JAKARTA – Fatwa Majelis Ulama Indonesia (MUI) di Padang Panjang 24-26 Januari lalu yang mewajibkan memilih bagi umat Islam dalam Pemilu 2009 mendatang, dianggap memiliki kepentingan politiknya yang sangat kental.
“Fatwa-fatwa MUI bukan hukum positif yang mengikat publik, termasuk umat Islam. Karena fatwa haya bersifat imbauan atau pendapat kolektif ulama.
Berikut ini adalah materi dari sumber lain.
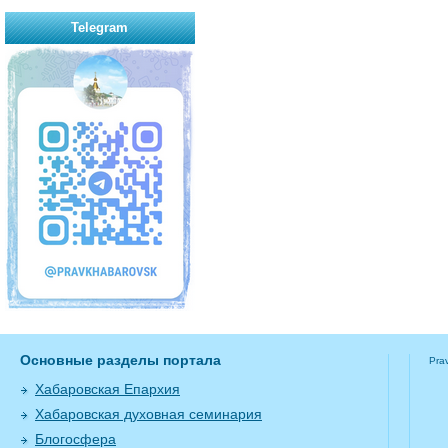
Telegram
Основные разделы портала
Pra
Хабаровская Епархия
Хабаровская духовная семинария
Блогосфера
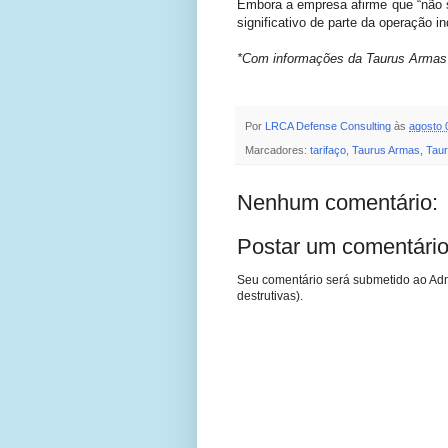
Embora a empresa afirme que “não s
significativo de parte da operação in
*Com informações da Taurus Armas
Por
LRCA Defense Consulting
às
agosto 
Marcadores:
tarifaço
,
Taurus Armas
,
Taur
Nenhum comentário:
Postar um comentári
Seu comentário será submetido ao Adm
destrutivas).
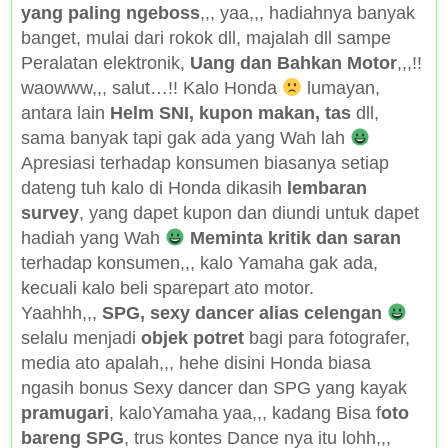
yang paling ngeboss
,,, yaa,,, hadiahnya banyak
banget, mulai dari rokok dll, majalah dll sampe
Peralatan elektronik,
Uang dan Bahkan Motor
,,,!!
waowww,,, salut…!! Kalo Honda
lumayan,
antara lain
Helm SNI, kupon makan, tas
dll,
sama banyak tapi gak ada yang Wah lah
Apresiasi terhadap konsumen biasanya setiap
dateng tuh kalo di Honda dikasih
lembaran
survey
, yang dapet kupon dan diundi untuk dapet
hadiah yang Wah
Meminta kritik dan saran
terhadap konsumen,,, kalo Yamaha gak ada,
kecuali kalo beli sparepart ato motor.
Yaahhh,,,
SPG, sexy dancer alias celengan
selalu menjadi
objek potret
bagi para fotografer,
media ato apalah,,, hehe disini Honda biasa
ngasih bonus Sexy dancer dan SPG yang kayak
pramugari
, kaloYamaha yaa,,, kadang Bisa f
oto
bareng SPG
, trus kontes Dance nya itu lohh,,,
Apalagi Republik Indonesia bukan Mullah,” tukas Ketua Badan Pengurus Setara Institute, Hendardi, dalam keterangan pers yang diterima okezone, Rabu (28/1/2009).
Terlepas dari fatwa tersebut baik atau tidak, institusi MUI tidak memiliki wewenang untuk mengatur kehidupan publik. Fatwa tersebut jelas meresahkan bagi yang tidak sependapat, dan akan menjadi preseden buruk bagi publik dalam kehidupan berpolitik.
“Saya khawatir fatwa-fatwa ini akan digunakan oleh kelompok-kelompok tertentu untuk melegitimasi tindakan-tindakan di luar prosedur hukum, sebagaimana fatwa-fatwa penyesatan terhadap kelompok agama atau keyakinan yang berbeda,” paparnya.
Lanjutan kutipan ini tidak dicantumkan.